4.4. Forecast Results

4.4.1. Model Comparison before and after Feature Selection

At the beginning of this section, we evaluate the performance of different models by using the predictions from the test set. Figure 8 and Figure 9 show the simulated prediction results of PM_2.5 in 12 cities using nine models. First, PM_2.5 test set data are input into four single trained models for calculation, and the PM_2.5 h predictions are compared with the measured results. The predicted PM_2.5 h concentration is close to the measured value when the measured value of PM2.5 h concentration increases rapidly, the predicted values deviate from the measured values significantly. This may be due to the redundancy of features and the influence of space-time characteristics. It is difficult to accurately predict if the model is not trained to filter feature values. The MLP model is similar to the LSTM model in that the predicted values deviate greatly from the measured values when the measured values increase or decrease sharply.

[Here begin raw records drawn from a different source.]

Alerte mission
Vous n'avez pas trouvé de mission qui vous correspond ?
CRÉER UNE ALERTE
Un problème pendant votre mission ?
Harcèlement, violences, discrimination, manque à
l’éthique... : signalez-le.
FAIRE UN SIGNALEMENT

The main reason why XGBoost model is not efficient is that it cannot achieve accurate prediction over time series data. When the measured values are small, the predicted values of PM_2.5 concentration are consistent with the measured values, and when the measured values are large, the predicted values are larger than the measured values. Comparing the predicted values of PM2.5 concentration of four single models in 12 cities, the LSTM model has the best predicted results.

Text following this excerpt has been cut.